If they adopt another, obviously much-needed resolution to hire competent sysadmins who understand the concepts of backup and security then they might be able to fulfill this resolution.

4 Likes

How about this: don’t completely abandon paper-based and analog systems. Keep a contingency plan in place.

2 Likes

The sysadmins aren’t necessarily incompetent so much as under-staffed and under-funded. Their concerns are also easy for city administrators to ignore until something goes terribly wrong.

11 Likes

Replace “city administrators” with “senior management” and you have an accurate picture of the depressing state of things for corporate sysadmins.

That said, in some of these ransomware cases (especially in towns and smaller cities) it sounds like incompetence was at play, too.

5 Likes

C’mon, man. Resolving to never negotiate with terrorists gives you that warm glow of slightly macho moral certainty, just like in the movies. Does giving more money to the nerd cost center for their nerd toys and annoying ‘updates’ and ‘security policies’ give you that warm glow of slightly macho moral certainty?

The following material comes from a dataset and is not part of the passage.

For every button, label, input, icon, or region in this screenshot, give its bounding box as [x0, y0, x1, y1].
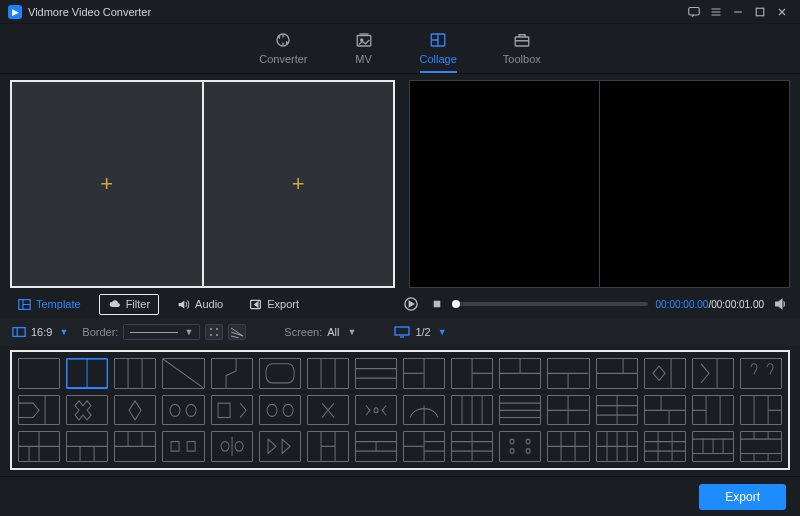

You sound like one of those people who thinks that the right answer and the answer that feels right might be different things; a concept absurd to reason and dangerous to faith.

3 Likes

FYI Baltimore’s systems are still not back up. I’m going to have a hell of a water bill to reckon with, assuming there’s ever a way to pay water bills in Baltimore again.

3 Likes

Classic prisoner’s dilemma. Each city is better off if all other cities abide by the resolution no matter the cost, because that might discourage hackers from trying in the first place. But each city also has strong motive to pay the ransom to save themselves even higher costs.

2 Likes

Yeah in other words they resolved to pretend they aren’t the easy targets that they are.

I think it would have meant more if they had committed to adequately funding security analysis and improvements to their city’s systems.

Yes, it will cost a lot. In many cases I’d expect they’d literally have to double or triple their IT budgets to repair their current systems, add defenses, and add adequate security operations. And triple the typical budget is a hell of a lot cheaper than what Baltimore’s expenses have been.

2 Likes

South Bend, IN better lock-it-up. This could definitely become an issue in the next presidential election.
https://southbendin.gov/official/mayor-pete-buttigieg/

This topic was automatically closed after 5 days. New replies are no longer allowed.